It is clear the gap between engineering and network security, whether IT or OT, is growing. This gap was extremely evident in discussions within ISA99, INCOSE, and others. To engineers, safety is sacrosanct and must be protected at all costs. That was not the view of some of the cyber IT/OT security practitioners. On 4/7/20, a very smart IT security expert now working in OT for a major control system supplier stated the following in control system cyber security discussions about safety and security: “The definition difference is probably a matter of our different backgrounds in security…I just don't believe safety belongs as a top-level addition to the CIA triad - if anything it's already included in Integrity if you assert that OT by default includes people as an "”asset"” of an IACS.” As a nuclear engineer, who grew up with nuclear safety, this cavalier attitude toward safety is completely unacceptable and should be for anyone working in control system cyber security.

Examples of the gap between IT/OT and Engineering can be demonstrated by the impacts and even damage network security has caused to control systems and plant equipment. Impacts have ranged from denial-of-service to actual equipment damage.
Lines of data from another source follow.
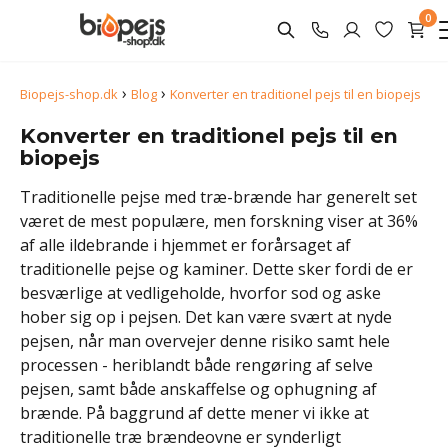
0
›
›
Biopejs-shop.dk
Blog
Konverter en traditionel pejs til en biopejs
Konverter en traditionel pejs til en
biopejs
Traditionelle pejse med træ-brænde har generelt set
været de mest populære, men forskning viser at 36%
af alle ildebrande i hjemmet er forårsaget af
traditionelle pejse og kaminer. Dette sker fordi de er
besværlige at vedligeholde, hvorfor sod og aske
hober sig op i pejsen. Det kan være svært at nyde
pejsen, når man overvejer denne risiko samt hele
processen - heriblandt både rengøring af selve
pejsen, samt både anskaffelse og ophugning af
brænde. På baggrund af dette mener vi ikke at
traditionelle træ brændeovne er synderligt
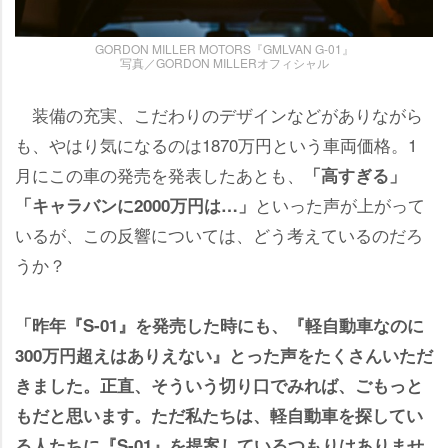
GORDON MILLER MOTORS『GMLVAN G-01』
写真／GORDON MILLERオフィシャル
装備の充実、こだわりのデザインなどがありながら
も、やはり気になるのは1870万円という車両価格。1
月にこの車の発売を発表したあとも、
「高すぎる」
といった声が上がって
「キャラバンに2000万円は…」
いるが、この反響については、どう考えているのだろ
うか？
「昨年『S-01』を発売した時にも、『軽自動車なのに
300万円超えはありえない』とった声をたくさんいただ
きました。正直、そういう切り口でみれば、ごもっと
もだと思います。ただ私たちは、軽自動車を探してい
る人たちに『S-01』を提案しているつもりはありませ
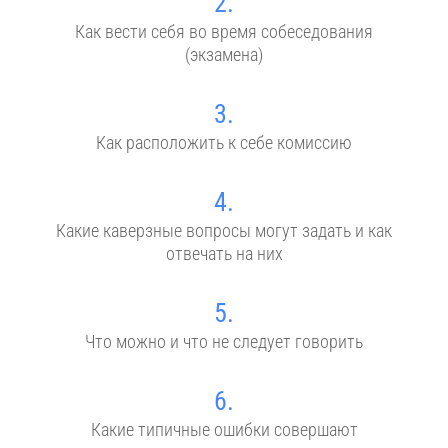
2.
Как вести себя во время собеседования
(экзамена)
3.
Как расположить к себе комиссию
4.
Какие каверзные вопросы могут задать и как
отвечать на них
5.
Что можно и что не следует говорить
6.
Какие типичные ошибки совершают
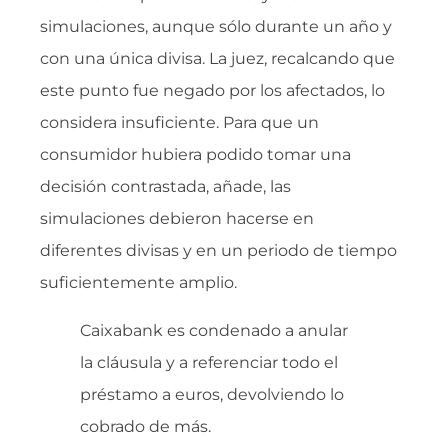
simulaciones, aunque sólo durante un año y
con una única divisa. La juez, recalcando que
este punto fue negado por los afectados, lo
considera insuficiente. Para que un
consumidor hubiera podido tomar una
decisión contrastada, añade, las
simulaciones debieron hacerse en
diferentes divisas y en un periodo de tiempo
suficientemente amplio.
Caixabank es condenado a anular
la cláusula y a referenciar todo el
préstamo a euros, devolviendo lo
cobrado de más.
One of my slides was from the NASA Inspector General’s report on NASA cyber security and how IT/OT caused real physical issues.

- “A large-scale engineering oven lost ability to monitor and regulate temperature when a connected computer was rebooted after application of a security patch update intended for standard IT systems.  The reboot caused the control software to stop running, which resulted in the oven temperature rising and a fire that destroyed spacecraft hardware inside the oven.  The reboot also impeded alarm activation, leaving the fire undetected for 3.5 hours before it was discovered by an employee.” 

- “Vulnerability scanning used to identify software flaws caused equipment to fail and loss of communication with an earth science spacecraft during an orbital pass.  As a result, the pass was rendered unusable and data could not be collected until the next orbital pass.”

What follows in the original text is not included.